* _Working data_
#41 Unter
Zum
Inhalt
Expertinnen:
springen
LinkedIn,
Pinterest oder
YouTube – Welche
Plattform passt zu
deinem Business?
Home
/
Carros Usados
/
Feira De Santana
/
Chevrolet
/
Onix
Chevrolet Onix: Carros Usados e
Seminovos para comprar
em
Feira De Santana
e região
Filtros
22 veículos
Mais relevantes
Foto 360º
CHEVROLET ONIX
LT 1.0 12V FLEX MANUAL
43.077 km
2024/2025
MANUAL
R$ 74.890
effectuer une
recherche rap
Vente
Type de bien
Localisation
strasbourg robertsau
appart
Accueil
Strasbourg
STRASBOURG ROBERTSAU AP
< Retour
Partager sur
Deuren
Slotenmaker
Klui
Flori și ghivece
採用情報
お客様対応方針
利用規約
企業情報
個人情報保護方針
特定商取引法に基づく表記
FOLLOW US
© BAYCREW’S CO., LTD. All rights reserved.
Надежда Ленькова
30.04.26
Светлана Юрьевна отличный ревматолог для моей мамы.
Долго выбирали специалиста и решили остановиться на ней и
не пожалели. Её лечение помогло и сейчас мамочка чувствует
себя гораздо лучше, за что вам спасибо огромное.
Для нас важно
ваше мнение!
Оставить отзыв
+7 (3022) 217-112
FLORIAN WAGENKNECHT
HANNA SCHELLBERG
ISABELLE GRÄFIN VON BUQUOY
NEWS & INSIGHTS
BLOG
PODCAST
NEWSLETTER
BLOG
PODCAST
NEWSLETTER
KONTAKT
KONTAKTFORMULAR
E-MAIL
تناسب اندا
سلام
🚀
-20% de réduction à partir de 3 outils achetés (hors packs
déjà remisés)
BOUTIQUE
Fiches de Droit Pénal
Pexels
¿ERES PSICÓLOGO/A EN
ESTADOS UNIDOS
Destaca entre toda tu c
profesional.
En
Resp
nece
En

---

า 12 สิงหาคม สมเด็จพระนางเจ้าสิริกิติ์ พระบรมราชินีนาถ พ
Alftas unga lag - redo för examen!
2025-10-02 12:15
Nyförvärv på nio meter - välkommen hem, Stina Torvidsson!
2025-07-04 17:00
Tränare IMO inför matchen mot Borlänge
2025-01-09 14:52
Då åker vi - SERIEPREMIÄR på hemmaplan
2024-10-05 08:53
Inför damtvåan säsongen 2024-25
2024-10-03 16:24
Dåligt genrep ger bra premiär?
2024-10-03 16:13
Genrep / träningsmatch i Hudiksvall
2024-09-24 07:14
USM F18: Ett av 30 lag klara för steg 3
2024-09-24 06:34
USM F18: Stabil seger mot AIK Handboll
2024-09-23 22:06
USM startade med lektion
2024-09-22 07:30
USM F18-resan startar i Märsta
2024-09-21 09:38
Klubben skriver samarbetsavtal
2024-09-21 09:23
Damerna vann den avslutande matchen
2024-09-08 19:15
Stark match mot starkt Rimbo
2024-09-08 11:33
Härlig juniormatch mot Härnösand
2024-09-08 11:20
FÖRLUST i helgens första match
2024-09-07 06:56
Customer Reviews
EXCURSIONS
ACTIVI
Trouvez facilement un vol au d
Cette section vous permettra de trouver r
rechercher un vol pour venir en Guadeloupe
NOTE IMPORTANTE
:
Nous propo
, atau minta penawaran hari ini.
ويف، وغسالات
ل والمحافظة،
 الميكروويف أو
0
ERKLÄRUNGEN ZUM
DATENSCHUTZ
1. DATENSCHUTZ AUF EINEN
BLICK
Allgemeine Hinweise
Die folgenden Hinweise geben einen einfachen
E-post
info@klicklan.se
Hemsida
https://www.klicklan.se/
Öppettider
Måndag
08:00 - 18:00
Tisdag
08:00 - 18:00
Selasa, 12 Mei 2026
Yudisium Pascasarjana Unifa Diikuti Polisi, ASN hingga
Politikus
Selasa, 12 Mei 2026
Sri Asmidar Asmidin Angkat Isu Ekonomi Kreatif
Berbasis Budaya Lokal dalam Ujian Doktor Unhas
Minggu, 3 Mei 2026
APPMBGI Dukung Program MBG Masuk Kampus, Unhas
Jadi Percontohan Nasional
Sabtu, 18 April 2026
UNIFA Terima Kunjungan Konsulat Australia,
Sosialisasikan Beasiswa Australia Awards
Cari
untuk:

* _Assignment_
The number alone is wanted: how many lines of the records above include the string "DATENSCHUTZ".

* _Answer section_
2